Date:2018-06-12 Hits:536

Parasitic insects are a very large group of animals that live in or on the other arthropods. They have been also widely used in biological control of many economically important insect pests around the world. Parasitic insects, particularly parasitic wasps, produce several factors including venom, polydnaviruses (PDVs) and teratocytes that ensure the survival of wasp offspring by altering the physiology of hosts. Most known effector molecules produced by C. vestalis and other parasitic wasps are proteins. It is unknown whether parasitic animals such as insects produce miRNAs that affect hosts.

Zhejiang University researchers have discovered the first evidence of cross-species regulation by miRNAs in animal parasitism and their possible function in the alteration of host physiology. They report their findings June 7 in the journal Nature Communications.

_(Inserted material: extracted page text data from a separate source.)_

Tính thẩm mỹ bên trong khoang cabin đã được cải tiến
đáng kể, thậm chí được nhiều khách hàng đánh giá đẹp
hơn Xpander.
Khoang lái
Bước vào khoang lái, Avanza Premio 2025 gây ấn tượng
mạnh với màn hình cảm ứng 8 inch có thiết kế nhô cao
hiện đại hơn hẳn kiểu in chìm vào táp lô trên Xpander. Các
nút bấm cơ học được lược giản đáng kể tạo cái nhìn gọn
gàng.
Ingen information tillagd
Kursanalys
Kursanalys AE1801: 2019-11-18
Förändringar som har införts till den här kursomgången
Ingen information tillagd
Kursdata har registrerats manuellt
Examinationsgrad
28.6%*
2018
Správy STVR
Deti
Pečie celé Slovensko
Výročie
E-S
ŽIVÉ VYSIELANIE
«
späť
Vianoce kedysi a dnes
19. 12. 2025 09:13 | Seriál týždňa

Using snRNA sequencing technology, the research team, led by the senior author Dr. Xue-xin Chen, identified hundreds of miRNAs fromlarvae and teratocytes of Coteisa vestalis, an endoparasitoid of the diamondback moth Plutella xylostella. They discovered that its associated polydnavirus, i.e. bracovirus (CvBV), can produce miRNAs, which have no homologues in host and their expression levels in host can be hundredfold after post being parasitized. Further analysis showed parasitic wasp teratocytes could also express and secrete miRNAs into the host via a different way. Most teratocyte-derived miRNAs share homologues with those from host, and their abundance in host Pxem_cell line co-cultured with teratocytes and the parasitized host hemocytes are mainly from teratocytes and partly due to up-regulation of isoforms of host. Futhermore, the research team verified that two miRNAs (one teratocyte-derived and one PDV-derived miRNAs) target the host EcR gene, and injection of agomirs corresponding to these miRNAs cause delays in growth and metamorphosis of host larvae, indicating that parasitic insect miRNAs not only can manipulate but also may cooperate in a successive manner to alter the host development. Other miRNAs they identified may also have roles in regulating host metabolism and immune responses as target analyses showed.

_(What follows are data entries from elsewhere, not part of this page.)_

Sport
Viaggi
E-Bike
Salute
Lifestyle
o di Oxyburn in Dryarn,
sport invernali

Dr. Zhizhi Wang, PhD student Xiqian Ye, Dr. Min Shi, Dr. Fei Li, and PhD student Zehua Wang are co-lead authors. Other cooperators include Dr. Shu-jun Wei of Beijing Academy of Agriculture and Forestry Sciences, Dr. Xiao-dong Fang of BGI-Tech, China and Dr. Michael R. Strand of University of Georgia, USA. This work was supported by funds from the State Key Program of National Natural Science Foundation of China (Grant No. 31630060), the Chinese National Key Project for Basic Research (973 Project) (Grant No. 2013CB127600), and the National Science Fund for Innovative Research Groups (Grant No. 31321063).